------ INFORMATION

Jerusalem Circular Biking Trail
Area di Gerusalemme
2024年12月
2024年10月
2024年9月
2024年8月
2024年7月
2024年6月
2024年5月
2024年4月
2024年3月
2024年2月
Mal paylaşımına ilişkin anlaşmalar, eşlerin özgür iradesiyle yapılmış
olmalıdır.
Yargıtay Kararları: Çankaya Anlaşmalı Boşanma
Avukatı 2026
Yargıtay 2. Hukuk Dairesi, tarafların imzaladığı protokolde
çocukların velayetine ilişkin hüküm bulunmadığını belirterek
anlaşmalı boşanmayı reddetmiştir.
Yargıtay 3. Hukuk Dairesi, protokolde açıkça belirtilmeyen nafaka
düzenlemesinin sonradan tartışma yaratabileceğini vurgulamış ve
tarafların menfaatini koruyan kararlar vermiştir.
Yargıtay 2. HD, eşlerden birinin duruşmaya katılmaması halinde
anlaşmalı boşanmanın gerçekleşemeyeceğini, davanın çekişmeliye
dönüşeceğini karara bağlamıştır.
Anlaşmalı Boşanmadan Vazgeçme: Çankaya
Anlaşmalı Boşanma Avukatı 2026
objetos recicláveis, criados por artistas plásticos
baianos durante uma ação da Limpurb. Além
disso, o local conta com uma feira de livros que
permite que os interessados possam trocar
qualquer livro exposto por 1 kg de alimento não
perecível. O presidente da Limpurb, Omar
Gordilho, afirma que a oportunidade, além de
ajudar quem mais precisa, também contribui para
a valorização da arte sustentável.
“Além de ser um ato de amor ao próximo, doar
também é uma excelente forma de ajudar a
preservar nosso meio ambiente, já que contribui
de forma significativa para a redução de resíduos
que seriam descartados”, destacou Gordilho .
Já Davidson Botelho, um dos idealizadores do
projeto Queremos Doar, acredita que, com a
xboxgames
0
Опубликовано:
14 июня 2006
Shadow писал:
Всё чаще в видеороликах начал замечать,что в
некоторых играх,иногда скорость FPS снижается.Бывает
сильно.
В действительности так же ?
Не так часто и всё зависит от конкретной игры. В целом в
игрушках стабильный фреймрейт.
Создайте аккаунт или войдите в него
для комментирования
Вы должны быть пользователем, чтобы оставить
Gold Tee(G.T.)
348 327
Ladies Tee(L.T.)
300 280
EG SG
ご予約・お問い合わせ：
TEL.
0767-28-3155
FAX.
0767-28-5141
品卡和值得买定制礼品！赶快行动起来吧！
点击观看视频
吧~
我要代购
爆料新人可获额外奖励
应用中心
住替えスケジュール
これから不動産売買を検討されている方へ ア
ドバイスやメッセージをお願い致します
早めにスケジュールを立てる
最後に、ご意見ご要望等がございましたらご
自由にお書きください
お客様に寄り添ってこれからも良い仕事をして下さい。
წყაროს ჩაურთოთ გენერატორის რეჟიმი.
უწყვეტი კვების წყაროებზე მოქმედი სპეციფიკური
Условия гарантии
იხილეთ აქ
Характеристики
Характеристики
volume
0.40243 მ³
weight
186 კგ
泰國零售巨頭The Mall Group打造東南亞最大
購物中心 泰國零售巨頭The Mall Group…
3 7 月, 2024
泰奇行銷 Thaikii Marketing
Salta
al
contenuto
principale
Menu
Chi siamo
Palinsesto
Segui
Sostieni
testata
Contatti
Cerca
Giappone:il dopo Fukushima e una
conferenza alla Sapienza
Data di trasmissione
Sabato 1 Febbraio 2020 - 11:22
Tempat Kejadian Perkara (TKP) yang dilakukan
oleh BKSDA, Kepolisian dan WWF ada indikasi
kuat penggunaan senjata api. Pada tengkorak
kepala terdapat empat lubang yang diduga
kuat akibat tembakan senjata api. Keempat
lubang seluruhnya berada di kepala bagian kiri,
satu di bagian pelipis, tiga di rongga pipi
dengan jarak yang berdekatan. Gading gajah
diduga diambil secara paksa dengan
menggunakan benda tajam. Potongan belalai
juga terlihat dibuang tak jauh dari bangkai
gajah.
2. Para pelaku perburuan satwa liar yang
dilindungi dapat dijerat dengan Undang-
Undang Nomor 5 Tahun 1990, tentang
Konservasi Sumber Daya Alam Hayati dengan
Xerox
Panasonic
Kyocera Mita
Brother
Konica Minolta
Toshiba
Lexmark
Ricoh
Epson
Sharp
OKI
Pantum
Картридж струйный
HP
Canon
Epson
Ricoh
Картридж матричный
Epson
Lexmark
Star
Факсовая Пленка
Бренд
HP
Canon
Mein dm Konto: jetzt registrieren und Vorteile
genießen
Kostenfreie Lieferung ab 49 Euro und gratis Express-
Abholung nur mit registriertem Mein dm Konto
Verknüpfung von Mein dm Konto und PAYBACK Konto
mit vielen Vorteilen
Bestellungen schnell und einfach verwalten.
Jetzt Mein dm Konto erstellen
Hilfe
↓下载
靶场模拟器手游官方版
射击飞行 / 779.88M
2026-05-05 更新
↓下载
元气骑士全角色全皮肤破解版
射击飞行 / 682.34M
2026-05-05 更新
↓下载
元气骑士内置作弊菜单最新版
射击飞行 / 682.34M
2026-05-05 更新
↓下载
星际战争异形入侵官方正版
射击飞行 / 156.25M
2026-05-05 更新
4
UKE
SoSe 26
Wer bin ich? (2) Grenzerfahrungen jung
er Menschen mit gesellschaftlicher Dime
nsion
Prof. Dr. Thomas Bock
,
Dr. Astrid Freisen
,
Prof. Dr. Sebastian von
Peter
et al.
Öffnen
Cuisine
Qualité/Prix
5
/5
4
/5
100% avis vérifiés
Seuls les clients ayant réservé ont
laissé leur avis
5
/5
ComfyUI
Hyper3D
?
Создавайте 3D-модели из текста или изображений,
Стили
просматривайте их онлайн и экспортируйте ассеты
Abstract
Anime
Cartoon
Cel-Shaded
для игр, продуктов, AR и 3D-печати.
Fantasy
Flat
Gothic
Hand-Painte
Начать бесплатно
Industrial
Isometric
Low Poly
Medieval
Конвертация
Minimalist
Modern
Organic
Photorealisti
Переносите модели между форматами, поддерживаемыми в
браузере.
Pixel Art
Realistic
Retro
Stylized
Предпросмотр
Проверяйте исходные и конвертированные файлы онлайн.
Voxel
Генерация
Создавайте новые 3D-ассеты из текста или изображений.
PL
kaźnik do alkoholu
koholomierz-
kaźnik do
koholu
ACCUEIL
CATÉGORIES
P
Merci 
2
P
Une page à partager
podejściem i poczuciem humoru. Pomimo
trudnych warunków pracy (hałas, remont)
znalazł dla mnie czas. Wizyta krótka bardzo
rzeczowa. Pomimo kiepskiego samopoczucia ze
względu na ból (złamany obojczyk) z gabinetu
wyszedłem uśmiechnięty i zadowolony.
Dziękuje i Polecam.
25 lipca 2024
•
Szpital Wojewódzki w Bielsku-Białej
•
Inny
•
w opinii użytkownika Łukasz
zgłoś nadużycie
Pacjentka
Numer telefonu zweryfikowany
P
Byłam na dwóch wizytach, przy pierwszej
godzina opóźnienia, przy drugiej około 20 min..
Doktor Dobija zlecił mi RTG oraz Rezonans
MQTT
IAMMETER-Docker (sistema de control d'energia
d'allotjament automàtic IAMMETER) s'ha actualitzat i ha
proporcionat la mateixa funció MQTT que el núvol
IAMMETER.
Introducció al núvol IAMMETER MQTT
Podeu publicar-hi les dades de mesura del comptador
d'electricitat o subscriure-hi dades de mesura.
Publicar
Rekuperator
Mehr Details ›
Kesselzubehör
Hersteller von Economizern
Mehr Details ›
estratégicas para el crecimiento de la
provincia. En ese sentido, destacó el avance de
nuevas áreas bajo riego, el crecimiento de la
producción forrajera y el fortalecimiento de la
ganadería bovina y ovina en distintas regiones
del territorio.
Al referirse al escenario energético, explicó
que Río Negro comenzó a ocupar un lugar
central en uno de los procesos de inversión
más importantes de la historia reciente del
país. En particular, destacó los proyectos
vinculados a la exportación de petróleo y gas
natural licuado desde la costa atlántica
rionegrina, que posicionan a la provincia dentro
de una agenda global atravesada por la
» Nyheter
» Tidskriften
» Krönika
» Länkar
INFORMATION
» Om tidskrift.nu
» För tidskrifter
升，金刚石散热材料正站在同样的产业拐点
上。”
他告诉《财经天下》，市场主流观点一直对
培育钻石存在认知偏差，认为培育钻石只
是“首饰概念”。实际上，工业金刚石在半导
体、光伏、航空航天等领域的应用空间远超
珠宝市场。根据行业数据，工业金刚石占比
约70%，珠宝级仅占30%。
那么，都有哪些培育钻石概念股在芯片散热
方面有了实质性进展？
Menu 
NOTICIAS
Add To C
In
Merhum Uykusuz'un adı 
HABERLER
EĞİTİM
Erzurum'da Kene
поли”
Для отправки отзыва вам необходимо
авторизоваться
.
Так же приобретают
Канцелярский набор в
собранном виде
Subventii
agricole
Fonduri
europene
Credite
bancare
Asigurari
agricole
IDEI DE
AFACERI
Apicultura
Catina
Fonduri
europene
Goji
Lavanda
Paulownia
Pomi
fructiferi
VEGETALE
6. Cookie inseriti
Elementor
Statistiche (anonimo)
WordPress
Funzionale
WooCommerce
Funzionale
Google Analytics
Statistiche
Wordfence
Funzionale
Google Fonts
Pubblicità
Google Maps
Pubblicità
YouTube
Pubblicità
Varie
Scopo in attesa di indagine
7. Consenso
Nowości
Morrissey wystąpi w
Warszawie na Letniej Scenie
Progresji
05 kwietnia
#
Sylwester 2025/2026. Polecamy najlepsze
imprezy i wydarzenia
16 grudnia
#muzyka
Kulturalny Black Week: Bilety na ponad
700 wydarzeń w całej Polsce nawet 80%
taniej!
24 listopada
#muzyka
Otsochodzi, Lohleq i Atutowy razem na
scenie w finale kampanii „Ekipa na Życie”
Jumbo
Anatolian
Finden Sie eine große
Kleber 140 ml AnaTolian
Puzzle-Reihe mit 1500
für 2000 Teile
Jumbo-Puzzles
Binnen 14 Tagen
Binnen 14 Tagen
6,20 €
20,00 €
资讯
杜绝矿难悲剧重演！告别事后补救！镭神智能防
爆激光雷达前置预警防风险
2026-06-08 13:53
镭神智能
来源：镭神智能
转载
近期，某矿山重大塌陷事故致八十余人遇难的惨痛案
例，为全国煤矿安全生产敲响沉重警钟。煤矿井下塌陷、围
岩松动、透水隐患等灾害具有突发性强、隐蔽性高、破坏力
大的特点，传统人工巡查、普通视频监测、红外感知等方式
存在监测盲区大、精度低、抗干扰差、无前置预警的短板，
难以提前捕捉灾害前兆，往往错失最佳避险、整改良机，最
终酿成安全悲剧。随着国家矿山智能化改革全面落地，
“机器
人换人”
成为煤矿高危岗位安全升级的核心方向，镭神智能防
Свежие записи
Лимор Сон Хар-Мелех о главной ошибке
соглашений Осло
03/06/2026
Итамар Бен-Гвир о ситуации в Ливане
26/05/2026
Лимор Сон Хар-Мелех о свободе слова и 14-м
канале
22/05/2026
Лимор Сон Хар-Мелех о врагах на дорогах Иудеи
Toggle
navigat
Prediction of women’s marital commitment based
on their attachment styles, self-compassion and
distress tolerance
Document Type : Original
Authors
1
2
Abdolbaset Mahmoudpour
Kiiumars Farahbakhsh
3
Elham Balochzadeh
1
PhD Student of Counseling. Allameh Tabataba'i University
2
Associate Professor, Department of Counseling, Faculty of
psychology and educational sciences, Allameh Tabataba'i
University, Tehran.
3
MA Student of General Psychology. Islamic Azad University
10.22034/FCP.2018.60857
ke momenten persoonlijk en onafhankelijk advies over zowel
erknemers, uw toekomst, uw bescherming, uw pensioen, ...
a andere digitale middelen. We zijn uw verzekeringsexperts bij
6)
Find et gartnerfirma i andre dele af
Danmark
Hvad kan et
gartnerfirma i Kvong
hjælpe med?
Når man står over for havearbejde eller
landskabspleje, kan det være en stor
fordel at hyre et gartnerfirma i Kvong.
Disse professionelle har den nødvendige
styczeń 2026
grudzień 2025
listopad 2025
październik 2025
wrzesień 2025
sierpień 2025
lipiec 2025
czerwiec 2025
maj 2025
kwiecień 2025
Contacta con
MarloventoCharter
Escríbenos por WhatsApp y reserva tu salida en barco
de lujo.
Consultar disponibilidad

------------

EXERCISE:
Each line above that contains "IAMMETER" counts once; report the total of such lines and nothing more.

SOLUTION TO THIS TASK:
4